Usually, it’s the parents who capture the trip with their cameras, but there’s no better time to teach your kids photography than on an RV road trip. Not only does it come with a variety of life skills, but it’s also a great hobby that can keep your kids busy and active on a vacation. Plus, it lets them unleash their creative sides.

Here are a few tips and tricks to teach your kids photography while you’re on your next RV trip.

Tips for Teaching Kids Photography

There are plenty of good ways to teach kids how to take pictures, and some include just handing off a camera and letting them go willy-nilly. While that creative and wild side will net plenty of shots, part of teaching the art of photography is learning the core skills associated with it. Here are some ideas.

Start with an Affordable Digital Camera

While many of us just use our (increasingly improving) cell phone cameras to take pictures, a good digital camera can teach kids more about photography than a phone’s camera can. With a real lens, zoom feature, and auto-focus, you can start teaching the fundamentals. Even though film cameras are becoming more difficult to find, a digital camera wins anyway because your kids can see instant gratification, and you can use it as an opportunity to help them get better.

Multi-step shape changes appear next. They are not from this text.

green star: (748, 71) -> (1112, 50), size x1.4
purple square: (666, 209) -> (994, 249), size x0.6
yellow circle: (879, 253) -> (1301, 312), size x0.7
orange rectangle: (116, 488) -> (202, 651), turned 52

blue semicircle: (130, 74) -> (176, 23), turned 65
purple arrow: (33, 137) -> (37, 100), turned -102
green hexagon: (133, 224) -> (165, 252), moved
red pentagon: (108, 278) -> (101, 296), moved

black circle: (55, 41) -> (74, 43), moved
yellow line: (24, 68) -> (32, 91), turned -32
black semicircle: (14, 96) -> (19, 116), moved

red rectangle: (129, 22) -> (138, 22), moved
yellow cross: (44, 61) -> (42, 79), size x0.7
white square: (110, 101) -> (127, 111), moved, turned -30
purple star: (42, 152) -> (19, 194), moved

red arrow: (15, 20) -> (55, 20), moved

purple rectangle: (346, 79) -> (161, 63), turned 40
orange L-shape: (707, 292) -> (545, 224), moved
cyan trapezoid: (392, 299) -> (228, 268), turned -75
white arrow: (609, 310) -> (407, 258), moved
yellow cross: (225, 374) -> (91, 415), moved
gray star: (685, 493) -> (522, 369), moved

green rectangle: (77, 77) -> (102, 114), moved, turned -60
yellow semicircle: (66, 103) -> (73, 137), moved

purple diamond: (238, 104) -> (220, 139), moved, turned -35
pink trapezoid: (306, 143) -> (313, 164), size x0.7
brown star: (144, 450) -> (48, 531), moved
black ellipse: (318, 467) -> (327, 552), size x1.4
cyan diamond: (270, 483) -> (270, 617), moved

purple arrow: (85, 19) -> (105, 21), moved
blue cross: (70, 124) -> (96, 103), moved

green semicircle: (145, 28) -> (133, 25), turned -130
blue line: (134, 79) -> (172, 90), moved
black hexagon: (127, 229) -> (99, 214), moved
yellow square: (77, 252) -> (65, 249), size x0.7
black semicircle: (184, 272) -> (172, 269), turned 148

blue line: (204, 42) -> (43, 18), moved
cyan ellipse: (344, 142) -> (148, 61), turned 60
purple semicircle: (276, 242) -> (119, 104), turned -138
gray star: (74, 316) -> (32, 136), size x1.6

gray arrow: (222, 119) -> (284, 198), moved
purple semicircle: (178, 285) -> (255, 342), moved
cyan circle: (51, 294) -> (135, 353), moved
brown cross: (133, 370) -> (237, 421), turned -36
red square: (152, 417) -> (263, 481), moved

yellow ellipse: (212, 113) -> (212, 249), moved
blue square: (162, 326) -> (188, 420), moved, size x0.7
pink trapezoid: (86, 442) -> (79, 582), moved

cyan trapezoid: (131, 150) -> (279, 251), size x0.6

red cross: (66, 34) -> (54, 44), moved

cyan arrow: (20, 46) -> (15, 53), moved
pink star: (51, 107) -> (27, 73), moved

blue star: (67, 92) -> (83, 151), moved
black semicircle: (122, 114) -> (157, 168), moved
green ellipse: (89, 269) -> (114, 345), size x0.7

This is also a great way to teach them grip and camera care. Even though it’s not a special camera, they don’t have to know that. Show them how to properly hold it, make sure they don’t bump it or let it swing from their wrists, and how to point it to take a shot.

inexpensive digital camera

Getting a relatively inexpensive digital camera can be a good first start. (Image from Unsplash)

Set Up Photography Scavenger Hunts

Need to make a pit stop for gas or just want to visit a small roadside attraction? Give the kids a list of interesting, esoteric things, and send them off to take pictures. You don’t even have to reward the “winner.” Instead, you can spend time with them by just looking through all of their pictures, and talking about the stop.

Teach Photography Etiquette

With the camera comes responsibility. There are a few basic rules that are nice to follow when taking pictures, especially when you’re visiting spots where you may have other tourists or visitors. Teach the kids basic photography etiquette. For example:

  • Don’t block someone else’s photograph. Be aware of your surroundings, even when you’re looking through a viewfinder.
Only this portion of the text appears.